#31 - Ben Cox
|Date of Birth: 09/20/1981||Position: P||Height: 6'2"||Weight: 210||Bats: L||Throws: R|
Acquired: Traded from the Nationals for Deivi Cruz in 2005
Originally Drafted by the Expos in the 19th Round (564 Overall) of the 2004 Draft
|Savannah - Low A||4||4||3.00||42||0||6||63.0||55||24||21||6||33||51||.234||0.67|
|San Jose - High A||0||0||4.91||2||0||0||3.2||3||3||2||1||1||6||.214||1.50|
The Giants like power arms, and have shown a propensity to find them in unlikely places and make the most out of them, which is why the result of the Deivi Cruz trade is slightly more interesting than ‘ho-hum.’ Ben Cox was who the Giants got, and he mostly raised a couple of eyebrows and was dismissed by most observers, but the Giants could make something out of him.

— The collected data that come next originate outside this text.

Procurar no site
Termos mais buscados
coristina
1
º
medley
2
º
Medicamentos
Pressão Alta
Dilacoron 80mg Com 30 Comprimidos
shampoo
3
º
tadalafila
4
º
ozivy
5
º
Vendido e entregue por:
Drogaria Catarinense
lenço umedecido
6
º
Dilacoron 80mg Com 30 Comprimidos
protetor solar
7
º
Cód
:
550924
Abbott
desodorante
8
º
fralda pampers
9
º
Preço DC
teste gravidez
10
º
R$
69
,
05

Cox was a 19th round selection by the then-Expos in the 2004 draft, coming out of Lamar University with an unspectacular record and more walks than strikeouts. In the NYPL, he showed some potential, appearing in 22 games, and picking up 3 saves with a 2-0 record while keeping a 2.97 ERA and 20 BB vs. 37 SO in 33.1 innings. It was still too many walks, but it was lower. He dropped his walk rate and hit rate even lower in 2005, keeping the ERA at 3.00 in the SAL with the Nationals system before getting hit in two appearances at San Jose after the trade.
Essentially, what the Giants got is a guy with a live arm who doesn’t get hit hard, but who does have the propensity of hurting himself with walks. Cox has two good pitches, when he has control of them: a mid-to-high 90’s fastball and a slow slider in the low 80’s. There’s plenty to work with there.

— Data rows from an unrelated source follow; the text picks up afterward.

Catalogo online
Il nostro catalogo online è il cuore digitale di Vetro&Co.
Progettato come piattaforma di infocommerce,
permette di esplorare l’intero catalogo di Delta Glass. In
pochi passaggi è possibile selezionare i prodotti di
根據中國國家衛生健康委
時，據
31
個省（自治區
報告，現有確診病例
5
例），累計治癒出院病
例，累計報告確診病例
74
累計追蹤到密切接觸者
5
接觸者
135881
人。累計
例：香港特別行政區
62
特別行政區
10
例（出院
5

The walks haven’t hurt Cox so far like one might think they would, since he’s been able to maintain a low ERA for most of his short pro career. That could always change. More concerning is the home runs, as he gave up 7 in 66.2 IP overall in 2005. These come mostly because he can start trying to groove pitches down the middle when his control wavers.

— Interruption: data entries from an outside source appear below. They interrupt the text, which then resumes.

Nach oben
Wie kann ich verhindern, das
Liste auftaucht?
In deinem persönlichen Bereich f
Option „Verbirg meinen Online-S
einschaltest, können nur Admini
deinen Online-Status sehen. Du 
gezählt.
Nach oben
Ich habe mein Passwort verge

Cox could go either way in San Jose next year. A propensity for home runs is usually exploitable in the heavy hitting California League, but on the other hand, his power arm might play well and he is hard to hit when he’s not grooving fastballs. Assuming Trevor Wilson remains the pitching coach in San Jose, Cox is the sort of kid he might be able to work wonders with, teaching not just how to throw, but how to pitch. Cox’s control is the only thing holding him back. If he gets a hold of his stuff, his power arm could shoot through the system like Accardo, and he’d profile well as a power setup man.